Scandale après des tests de médicaments sur des enfants en Inde

Administration d'un médicament (image d'illustration)
Administration d'un médicament (image d'illustration) - © AFP PHOTO/SAJJAD HUSSAIN/FILES

La condamnation de douze médecins à une seule amende de 5000 roupies (72 euros) pour avoir pratiqué en secret des tests de médicaments sur des enfants et des handicapés a provoqué la colère en Inde.

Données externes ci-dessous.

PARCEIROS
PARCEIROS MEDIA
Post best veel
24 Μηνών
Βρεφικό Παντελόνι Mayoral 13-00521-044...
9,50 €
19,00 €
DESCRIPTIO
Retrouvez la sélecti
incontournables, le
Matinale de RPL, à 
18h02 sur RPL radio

Ce n'est pas la première fois que des tests de médicaments font scandale.

Selon le gouvernement de l'Etat indien du Madhya Pradesh, les tests n'avaient pas été approuvés par les autorités sanitaires et les médecins ont refusé de divulguer toute information au nom de la protection du secret médical.

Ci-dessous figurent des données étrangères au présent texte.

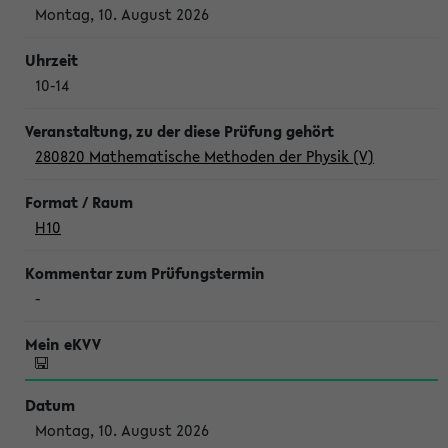
Montag, 10. August 2026
10-14
280820 Mathematische Methoden der Physik (V)
H10
-
Montag, 10. August 2026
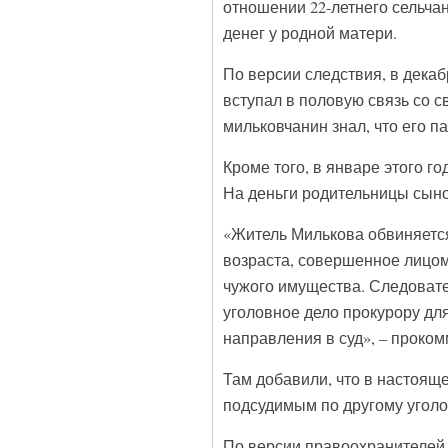
отношении 22-летнего сельча
денег у родной матери.
По версии следствия, в декаб
вступал в половую связь со с
мильковчанин знал, что его п
Кроме того, в январе этого го
На деньги родительницы сыно
«Житель Милькова обвиняется
возраста, совершенное лицом,
чужого имущества. Следовате
уголовное дело прокурору дл
направления в суд», – проко
Там добавили, что в настоящ
подсудимым по другому уголо
По версии правоохранителей,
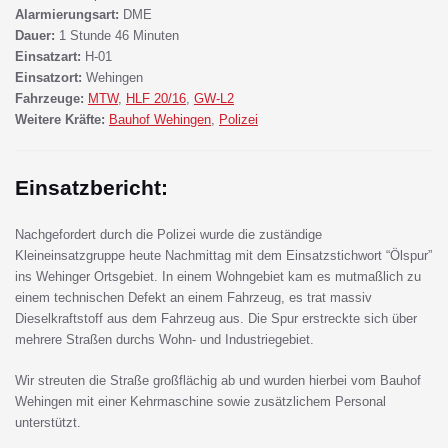
Alarmierungsart:
DME
Dauer:
1 Stunde 46 Minuten
Einsatzart:
H-01
Einsatzort:
Wehingen
Fahrzeuge:
MTW
,
HLF 20/16
,
GW-L2
Weitere Kräfte:
Bauhof Wehingen
,
Polizei
Einsatzbericht:
Nachgefordert durch die Polizei wurde die zuständige
Kleineinsatzgruppe heute Nachmittag mit dem Einsatzstichwort “Ölspur”
ins Wehinger Ortsgebiet. In einem Wohngebiet kam es mutmaßlich zu
einem technischen Defekt an einem Fahrzeug, es trat massiv
Dieselkraftstoff aus dem Fahrzeug aus. Die Spur erstreckte sich über
mehrere Straßen durchs Wohn- und Industriegebiet.
Wir streuten die Straße großflächig ab und wurden hierbei vom Bauhof
Wehingen mit einer Kehrmaschine sowie zusätzlichem Personal
unterstützt.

Les médecins, dont deux d'entre eux ont démenti auprès de l'AFP avoir mal agi, sont accusés d'avoir été payés par des entreprises pour mener dans la ville d'Indore des essais de médicaments visant à traiter notamment des dysfonctionnements sexuels.

Anand Rai, un médecin qui a alerté l'opinion sur cette affaire, a fait part mardi à l'AFP de sa colère et de sa frustration après la peine infligée dimanche aux médecins, jugée non-dissuasive. "Tous les tests ont été pratiqués sur des patients venus dans des hôpitaux gouvernementaux pour des soins de routine. C'est un crime de pratiquer sur eux des tests médicaux sans leur consentement", s'est-il insurgé.

Des associations de défense des droits de l'homme disent craindre que l'Inde devienne une plaque tournante pour les tests de médicaments pratiqués sur des patients pauvres utilisés comme des cobayes par les géants pharmaceutiques, souvent sans leur accord.

Selon le médecin indien, les mauvaises pratiques dans le milieu médical risquent de se poursuivre encore longtemps : "Les tests de médicaments sont ici en augmentation parce qu'ils coûtent seulement un sixième de leur prix dans les pays occidentaux", a-t-il souligné.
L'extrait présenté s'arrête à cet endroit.